Can France's role players keep this up?
France looked to be drawing dead just a few days ago, following up a rough series of exhibitions with a near-disastrous start to group play that included a miraculous escape against Japan and a blowout loss to Germany. Everything changed, however, when head coach Vincent Collet switched up his lineup, bringing Gobert and Evan Fournier off the bench and starting Yabusele at the 4 and Isaia Cordinier at shooting guard. Yabusele and Cordinier have been nothing short of revelations since, carrying the team's offense in gutsy wins over Canada and Germany to get to the final. All due respect to those squads, though, the U.S. presents a different sort of test entirely. Can Yabusele keep his hair-on-fire style going against say, AD or Bam? Can Cordinier keep knocking down shots from deep? If the answer is no, this France team doesn't have many alternate sources of offense.
Can U.S. offense crack the code (and crash the glass)?

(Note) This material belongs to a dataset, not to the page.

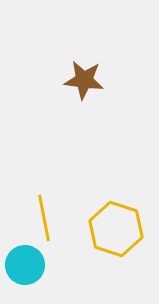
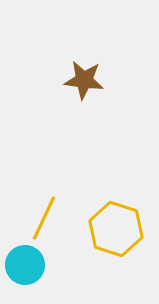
yellow line: rotated 36 degrees clockwise
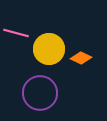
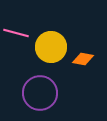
yellow circle: moved 2 px right, 2 px up
orange diamond: moved 2 px right, 1 px down; rotated 15 degrees counterclockwise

The most remarkable thing about France's lineup change is the way that shelving Gobert has hardly affected its defense at all. Les Bleus held Canada to below 40% shooting in the quarterfinal, then hounded Dennis Schroder into his worst performance of the tournament while holding Germany to just 44 points over the final three quarters of the semifinal. Wembanyama is still a one-man force field around the basket, and sitting Gobert allowed France to switch 1 through 4 and turn off teams' water on the perimeter. This U.S. team is light on off-the-bounce juice outside of Anthony Edwards; how will it respond to a defense that combines switchability with an elite enforcer around the basket? And can guys like Embiid, Bam and Davis punish Collet for going small by generating second chances on the offensive glass?